Het zijn geen gemakkelijke vragen. De wereld is ergens ook een stuk complexer geworden dan vroeger en wat we doen voelt soms maar als een druppel op de gloeiende plaat. We kunnen ook niet alles dragen, niet iedereen redden. En niet overal ligt ons talent. Een grens overstappen of een vreemde benaderen, de een doet het makkelijker dan de ander. Terwijl die ander misschien wel worstelt om de rust te vinden om geduldig te luisteren. We hoeven onszelf geen onrealistische verwachtingen op te leggen. We mogen aansluiten bij waar onze gaven liggen, zonder dat we tegelijk te gemakkelijk het gebrek daaraan als excuus gebruiken. Want we worden wel uitgedaagd en mogen onszelf uitdagen. Maar dat mogen we doen vanuit hoop en vertrouwen en in het geloof dat God ons daarin draagt, met ons meegaat en ons daarin voorgaat.
Padilla, eindigt als volgt: “Zie je, de leugen die we geacht worden te leven, in de huidige geglobaliseerde consumptiemaatschappij, en die gestaag de hele schepping consumeert, inclusief onze verbeelding. Is dat de dingen zoals ze zijn, de huidige realiteit, de status quo, alles is wat we kunnen verwachten. Wat is is en dat is het einde van het verhaal. Het goede nieuws van de schepping, het goede nieuws van Jezus’ verontrustende inclusie is dat dit niet zo is. Wat we zien is niet het einde van het verhaal. Er wordt een ander verhaal verteld. Het wordt al verteld sinds het begin”.
In dat verhaal mogen wij instappen. Dat is misschien wel extra bijzonder op deze ochtend, waar we samen de doop van Imme mogen vieren. In het doopgesprek hadden we het er nog over, dat het niet perse makkelijk is om in deze wereld hoopvol een kind groot te brengen en op te voeden. Misschien zelfs om dat aan te durven. Er gebeurt zoveel wat moedeloos zou kunnen maken of wat zorgen geeft over de toekomst. Als we kijken naar het klimaat of de wereldpolitiek. Maar juist dan krijgen wij, krijgen jullie, hier als het ware een soort hart onder de riem. Dat is niet het einde van het verhaal. Er wordt een ander verhaal verteld, een verhaal van een andere wereld die met Jezus is binnen gebroken. Een hoopvol verhaal, vol van bevrijding, genade en genezing. Ja hier klinkt goed nieuws, van een wereld waarin onrecht, pijn of hopeloosheid niet het laatste woord hebben.

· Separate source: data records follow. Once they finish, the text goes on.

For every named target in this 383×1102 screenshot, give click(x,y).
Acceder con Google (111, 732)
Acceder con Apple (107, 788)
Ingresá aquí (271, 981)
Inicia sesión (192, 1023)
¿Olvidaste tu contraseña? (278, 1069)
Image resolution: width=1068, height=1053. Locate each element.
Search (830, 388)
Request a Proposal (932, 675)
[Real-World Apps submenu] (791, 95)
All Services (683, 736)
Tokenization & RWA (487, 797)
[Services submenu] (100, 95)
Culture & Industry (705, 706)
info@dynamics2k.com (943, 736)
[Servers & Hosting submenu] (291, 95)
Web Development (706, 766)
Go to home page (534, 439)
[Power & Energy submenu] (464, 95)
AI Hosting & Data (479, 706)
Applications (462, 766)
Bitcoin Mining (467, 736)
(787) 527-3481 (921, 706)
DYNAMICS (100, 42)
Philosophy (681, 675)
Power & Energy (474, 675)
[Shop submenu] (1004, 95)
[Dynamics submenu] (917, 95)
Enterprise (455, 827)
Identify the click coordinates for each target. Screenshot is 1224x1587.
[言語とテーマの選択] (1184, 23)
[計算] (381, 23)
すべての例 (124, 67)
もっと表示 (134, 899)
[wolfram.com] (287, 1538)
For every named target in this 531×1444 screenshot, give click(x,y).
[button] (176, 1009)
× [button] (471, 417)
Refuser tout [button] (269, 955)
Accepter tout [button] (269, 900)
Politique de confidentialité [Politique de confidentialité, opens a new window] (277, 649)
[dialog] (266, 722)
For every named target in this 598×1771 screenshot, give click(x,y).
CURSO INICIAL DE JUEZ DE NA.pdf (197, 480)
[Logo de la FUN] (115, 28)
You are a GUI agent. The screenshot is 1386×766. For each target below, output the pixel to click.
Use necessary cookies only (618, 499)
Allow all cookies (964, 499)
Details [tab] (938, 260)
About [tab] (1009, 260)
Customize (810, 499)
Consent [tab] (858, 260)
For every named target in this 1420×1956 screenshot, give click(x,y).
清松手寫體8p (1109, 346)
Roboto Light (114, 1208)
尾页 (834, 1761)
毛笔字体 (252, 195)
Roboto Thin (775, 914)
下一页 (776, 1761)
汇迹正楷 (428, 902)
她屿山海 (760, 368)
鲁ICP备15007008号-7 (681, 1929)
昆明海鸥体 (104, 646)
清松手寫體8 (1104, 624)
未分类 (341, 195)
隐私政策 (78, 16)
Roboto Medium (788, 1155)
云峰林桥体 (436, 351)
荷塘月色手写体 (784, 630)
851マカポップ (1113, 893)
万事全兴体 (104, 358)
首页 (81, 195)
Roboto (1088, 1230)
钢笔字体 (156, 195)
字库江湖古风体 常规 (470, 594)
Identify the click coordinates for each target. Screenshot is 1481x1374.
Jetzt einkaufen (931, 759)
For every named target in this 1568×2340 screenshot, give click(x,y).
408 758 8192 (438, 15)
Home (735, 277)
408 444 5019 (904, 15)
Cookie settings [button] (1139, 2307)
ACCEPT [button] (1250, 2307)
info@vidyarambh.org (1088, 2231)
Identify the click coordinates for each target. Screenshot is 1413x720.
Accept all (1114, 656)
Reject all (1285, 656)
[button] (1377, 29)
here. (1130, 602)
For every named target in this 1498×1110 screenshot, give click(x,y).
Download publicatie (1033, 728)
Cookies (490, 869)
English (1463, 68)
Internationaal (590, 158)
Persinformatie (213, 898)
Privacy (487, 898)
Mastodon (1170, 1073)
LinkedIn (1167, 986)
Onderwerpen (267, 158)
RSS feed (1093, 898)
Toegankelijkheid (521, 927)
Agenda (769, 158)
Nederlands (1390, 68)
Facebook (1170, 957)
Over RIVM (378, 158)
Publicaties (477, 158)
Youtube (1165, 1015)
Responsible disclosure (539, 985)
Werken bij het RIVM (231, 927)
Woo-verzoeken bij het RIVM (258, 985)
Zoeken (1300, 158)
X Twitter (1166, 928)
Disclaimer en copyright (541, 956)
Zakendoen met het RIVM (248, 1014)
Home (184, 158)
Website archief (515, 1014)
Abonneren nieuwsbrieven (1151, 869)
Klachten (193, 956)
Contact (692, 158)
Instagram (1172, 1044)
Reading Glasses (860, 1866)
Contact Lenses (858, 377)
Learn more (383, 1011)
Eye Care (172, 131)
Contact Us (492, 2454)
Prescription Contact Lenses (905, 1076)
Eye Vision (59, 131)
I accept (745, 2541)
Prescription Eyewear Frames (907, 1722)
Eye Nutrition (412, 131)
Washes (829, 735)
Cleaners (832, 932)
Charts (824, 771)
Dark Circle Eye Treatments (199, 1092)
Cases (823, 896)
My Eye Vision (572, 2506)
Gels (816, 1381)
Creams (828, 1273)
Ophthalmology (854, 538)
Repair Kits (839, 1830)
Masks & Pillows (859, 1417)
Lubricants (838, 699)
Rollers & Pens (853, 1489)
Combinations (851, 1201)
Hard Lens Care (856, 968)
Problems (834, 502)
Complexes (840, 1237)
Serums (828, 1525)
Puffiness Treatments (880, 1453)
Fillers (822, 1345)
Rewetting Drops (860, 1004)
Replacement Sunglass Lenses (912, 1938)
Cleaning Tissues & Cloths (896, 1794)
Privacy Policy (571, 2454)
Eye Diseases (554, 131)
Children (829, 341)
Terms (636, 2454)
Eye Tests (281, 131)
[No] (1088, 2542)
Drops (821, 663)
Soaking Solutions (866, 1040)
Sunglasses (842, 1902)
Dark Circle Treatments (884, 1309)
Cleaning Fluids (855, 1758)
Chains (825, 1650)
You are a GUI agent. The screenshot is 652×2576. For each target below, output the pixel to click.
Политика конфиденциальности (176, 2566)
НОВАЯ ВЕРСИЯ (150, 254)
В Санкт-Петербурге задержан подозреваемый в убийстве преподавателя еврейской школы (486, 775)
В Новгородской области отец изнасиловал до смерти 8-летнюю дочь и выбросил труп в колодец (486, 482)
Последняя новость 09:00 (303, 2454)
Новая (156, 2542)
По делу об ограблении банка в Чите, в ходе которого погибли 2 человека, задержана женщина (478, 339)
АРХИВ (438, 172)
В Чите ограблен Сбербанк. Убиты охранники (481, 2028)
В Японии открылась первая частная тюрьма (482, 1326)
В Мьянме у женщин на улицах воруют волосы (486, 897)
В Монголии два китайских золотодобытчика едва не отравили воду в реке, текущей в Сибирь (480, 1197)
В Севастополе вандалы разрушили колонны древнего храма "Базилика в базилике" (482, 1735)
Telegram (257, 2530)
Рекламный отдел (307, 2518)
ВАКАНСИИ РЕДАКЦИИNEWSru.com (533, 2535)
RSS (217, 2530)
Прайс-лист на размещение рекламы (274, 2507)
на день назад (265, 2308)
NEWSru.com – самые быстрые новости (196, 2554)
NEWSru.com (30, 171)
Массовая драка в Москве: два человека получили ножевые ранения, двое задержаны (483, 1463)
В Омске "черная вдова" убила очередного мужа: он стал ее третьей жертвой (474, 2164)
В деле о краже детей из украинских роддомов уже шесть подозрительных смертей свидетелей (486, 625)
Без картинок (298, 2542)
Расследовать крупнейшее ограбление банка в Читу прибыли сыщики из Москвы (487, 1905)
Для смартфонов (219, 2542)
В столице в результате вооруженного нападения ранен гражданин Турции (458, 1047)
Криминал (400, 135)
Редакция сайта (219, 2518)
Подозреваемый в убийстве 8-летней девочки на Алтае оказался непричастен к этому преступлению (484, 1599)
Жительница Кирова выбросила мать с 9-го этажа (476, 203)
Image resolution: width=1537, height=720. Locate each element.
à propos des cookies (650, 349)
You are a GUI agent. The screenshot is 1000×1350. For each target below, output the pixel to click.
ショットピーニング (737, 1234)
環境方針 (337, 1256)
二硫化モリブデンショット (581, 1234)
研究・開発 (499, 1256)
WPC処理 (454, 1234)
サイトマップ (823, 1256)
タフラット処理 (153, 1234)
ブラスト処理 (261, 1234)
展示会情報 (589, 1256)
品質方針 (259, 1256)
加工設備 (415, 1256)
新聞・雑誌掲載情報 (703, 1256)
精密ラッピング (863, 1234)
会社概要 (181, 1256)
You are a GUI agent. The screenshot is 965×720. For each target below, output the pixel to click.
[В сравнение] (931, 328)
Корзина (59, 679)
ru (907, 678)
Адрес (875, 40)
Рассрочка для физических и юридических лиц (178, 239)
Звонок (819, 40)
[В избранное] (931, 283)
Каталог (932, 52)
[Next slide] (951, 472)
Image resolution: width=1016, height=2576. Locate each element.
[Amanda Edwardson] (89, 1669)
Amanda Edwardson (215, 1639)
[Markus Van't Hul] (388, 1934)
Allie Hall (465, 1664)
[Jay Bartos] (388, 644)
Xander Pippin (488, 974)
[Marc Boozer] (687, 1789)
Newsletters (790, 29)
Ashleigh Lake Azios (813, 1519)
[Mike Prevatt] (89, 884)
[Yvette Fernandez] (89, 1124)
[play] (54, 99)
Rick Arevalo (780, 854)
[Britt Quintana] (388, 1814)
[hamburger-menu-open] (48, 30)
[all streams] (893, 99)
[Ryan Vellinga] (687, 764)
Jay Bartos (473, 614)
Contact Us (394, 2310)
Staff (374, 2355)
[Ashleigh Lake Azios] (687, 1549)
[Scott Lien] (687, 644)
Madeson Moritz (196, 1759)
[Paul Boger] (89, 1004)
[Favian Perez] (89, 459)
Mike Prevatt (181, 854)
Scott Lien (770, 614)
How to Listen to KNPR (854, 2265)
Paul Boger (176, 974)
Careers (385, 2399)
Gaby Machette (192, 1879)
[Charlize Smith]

Eigenlijk getuigt de doop ook van dat goede nieuws. Het is een krachtig teken dat laat zien dat het leven uiteindelijk sterker is dan de dood en de hoop sterker dan de angst. Van die hoop mogen jullie als ouders en wij als gemeente om jullie heen iets uitleven en voorleven naar Imme toe, ja de verbeelding prikkelen. En tegelijk mag je je ook met hem en door hem laten verwonderen door het leven, door God. Om zo samen toe te leven naar Gods toekomst van recht en vrede.
Ik sluit af met de laatste woorden van Padilla-DeBorst: “een andere wereld is mogelijk omdat Gods heerschappij al is doorgebroken in de geschiedenis en in elke ruimte van de schepping. Dat is goed nieuws. Goed nieuws dat invloed heeft op elke dimensie van ons persoonlijke en sociale leven. We hoeven niet gebonden te zijn aan wat is. We zijn vrij om te leven naar wat zou moeten zijn”.